This is it—your chance to show what you’ve got. You’ll lay it all out there for the audience to see. Everyone will forget about the regular leads and demand more of you. The show will become about you.
Not so fast, partner. Do more than walk on, and your bit will end up on the cutting room floor. No one will ever see your award-winning performance.
Your only role is to support the Main Characters and their story in important but unobtrusive ways. You can be the bartender who takes their order. Or a co-worker at the water cooler. How about someone on the train who catches the Main’s eye because you remind him of the kindergarten bully? Or a red herring role as a robbery victim? You’re not seeing it? Hey, would you rather be “The Red Shirt” of Star Trek fame?
Sure, you can be smart. Or funny. Or evil and twisted. But you can’t steal the show. What’s that you say? You’ve heard about Mains who started as Minors and convinced the author they should be the star? All right, it can happen. If you get to the writer early enough. But if you don’t show up until she’s 70,000 words into the first draft, don’t hold your breath.

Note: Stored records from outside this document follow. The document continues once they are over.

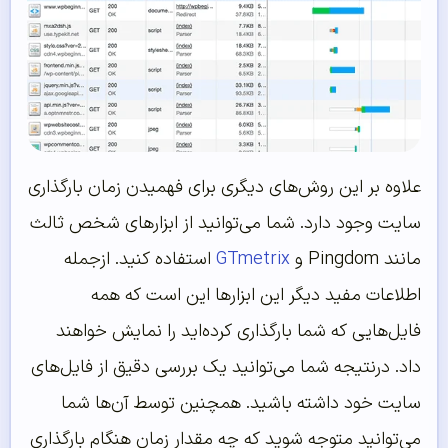
علاوه بر این روش‌های دیگری برای فهمیدن زمان بارگذاری
سایت وجود دارد. شما می‌توانید از ابزارهای شخص ثالث
مانند Pingdom و
GTmetrix
استفاده کنید. ازجمله
اطلاعات مفید دیگر این ابزارها این است که همه
فایل‌هایی که شما بارگذاری کرده‌اید را نمایش خواهند
داد. درنتیجه شما می‌توانید یک بررسی دقیق از فایل‌های
سایت خود داشته باشید. همچنین توسط آن‌ها شما
می‌توانید متوجه شوید که چه مقدار زمان هنگام بارگذاری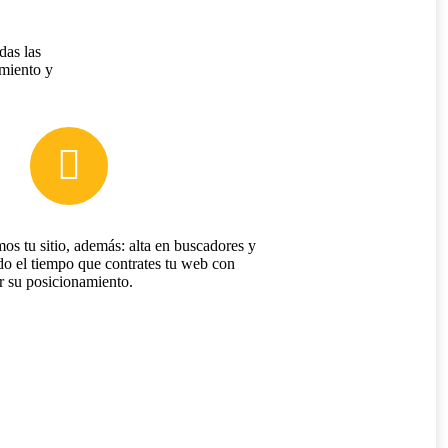
das las
amiento y
os tu sitio, además: alta en buscadores y
do el tiempo que contrates tu web con
r su posicionamiento.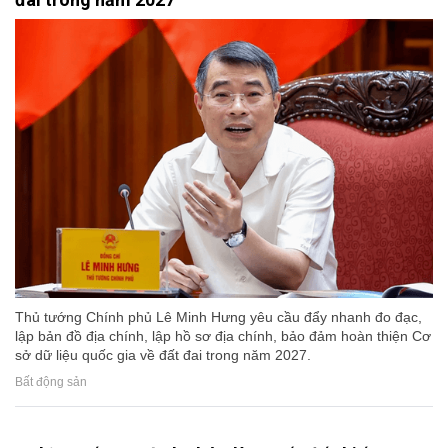
Thủ tướng Chính phủ Lê Minh Hưng yêu cầu đẩy nhanh đo đạc,
lập bản đồ địa chính, lập hồ sơ địa chính, bảo đảm hoàn thiện Cơ
sở dữ liệu quốc gia về đất đai trong năm 2027.
Bất động sản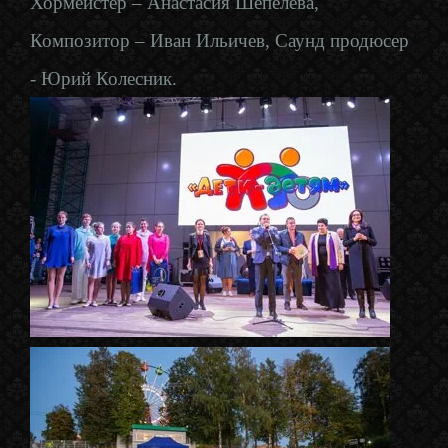
Хормейстер – Анастасия Шепелева,
Композитор – Иван Ильичев, Саунд продюсер
- Юрий Колесник.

But if you behave yourself, maybe that writer will take a shine to you. Even if you’re stuck with a two-line role, maybe you can get a bigger part in the sequel. Or maybe, the Holy Grail—your own book as a Main Character.

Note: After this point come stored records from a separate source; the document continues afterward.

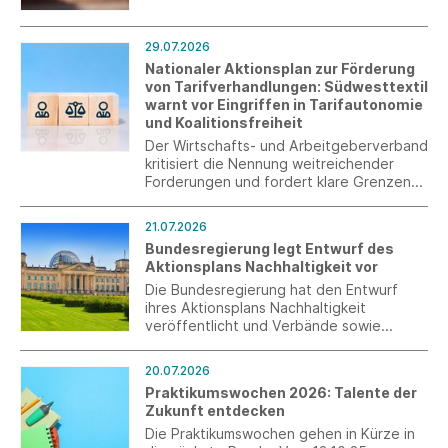
umweltpolitischen Instrumente, welches
die Textilbranche in den kommenden
Jahren begleiten wird. Unsere neue
29.07.2026
Textil-EPR-Übersicht bündelt den
Nationaler Aktionsplan zur Förderung
aktuellen Stand über die relevanten
von Tarifverhandlungen: Südwesttextil
Export- und Zielmärkte hinweg und macht
warnt vor Eingriffen in Tarifautonomie
auf einen Blick sichtbar, wo bereits
und Koalitionsfreiheit
Pflichten bestehen und wo Systeme
Der Wirtschafts- und Arbeitgeberverband
derzeit noch im Aufbau sind.
kritisiert die Nennung weitreichender
Forderungen und fordert klare Grenzen
staatlichen Handelns.
21.07.2026
Bundesregierung legt Entwurf des
Aktionsplans Nachhaltigkeit vor
Die Bundesregierung hat den Entwurf
ihres Aktionsplans Nachhaltigkeit
veröffentlicht und Verbände sowie
weitere Stakeholder zur Stellungnahme
eingeladen. Der Aktionsplan enthält keine
20.07.2026
neuen gesetzlichen Vorgaben, gibt
Praktikumswochen 2026: Talente der
jedoch die politischen Schwerpunkte der
Zukunft entdecken
Bundesregierung für die kommenden
Jahre vor.
Die Praktikumswochen gehen in Kürze in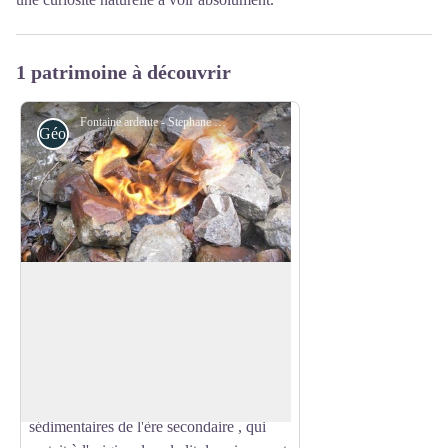
1 patrimoine à découvrir
Fontaine ardente - Stephane Fayollat/PNRV
Géologie
la Fontaine Ardente
La Fontaine Ardente, aussi nommée "la
Font que brusle", fait indiscutablement
Voir l'image en plein écran
partie des Sept Merveilles du Dauphiné.
Il s'agit d'une émanation de gaz
(méthane), prisonnier des couches
sédimentaires de l'ère secondaire , qui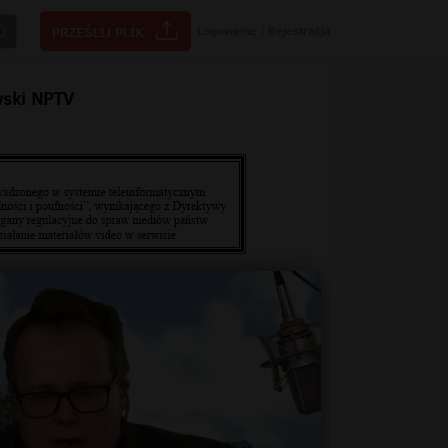
Logowanie
|
Rejestracja
wski NPTV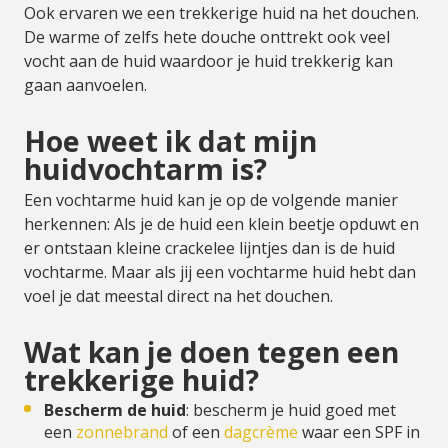
Ook ervaren we een trekkerige huid na het douchen.
De warme of zelfs hete douche onttrekt ook veel
vocht aan de huid waardoor je huid trekkerig kan
gaan aanvoelen.
Hoe weet ik dat mijn
huidvochtarm is?
Een vochtarme huid kan je op de volgende manier
herkennen: Als je de huid een klein beetje opduwt en
er ontstaan kleine crackelee lijntjes dan is de huid
vochtarme. Maar als jij een vochtarme huid hebt dan
voel je dat meestal direct na het douchen.
Wat kan je doen tegen een
trekkerige huid?
Bescherm de huid
: bescherm je huid goed met
een
zonnebrand
of een
dagcrème
waar een SPF in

Okay, I just wanted to have some fun up there. Handling these Minor Characters isn’t always easy for me. Quite a few have shown up in Death Out of Time, and I wonder if I have too many. A couple of beta readers thought there were a lot to keep track of. But others didn’t have any problems.
I have dropped a few of them and rolled their remaining bits into characters who survived the cut. My husband didn’t think I even needed to do that. And he has an interesting take on the supporting cast, which I had to share.
When he reads, he thinks of the Minors as “the potted plants in the room.” They help “decorate” the set and the story. But he doesn’t worry about remembering their names and doesn’t need to know what they look like and what they want out of life. As long as there’s a “reminder” within a few sentences of their reappearance, he’ll remember who they are. And if they don’t come back, he doesn’t wonder what happened to them.
But I know other readers who get distracted by every new character who appears. They want details to flesh out those Minors—even if they’re only in a single scene as a foil for the Mains. It’s hard to satisfy a reader like that without writing a monster Russian-style novel à la Tolstoy. And I haven’t heard that too many agents and editors today are looking for such a work.
So I think it comes down to balance again. Have enough
potted plants Minors to decorate the story. But don’t let them get out of control and distract the reader from the real plot and the Main Characters.
What are your views on Minor Characters? Do you think there’s a set number that makes “too many,” or does it depend on the nature of the story? Has a Minor succeeded in becoming a Major in any of your work?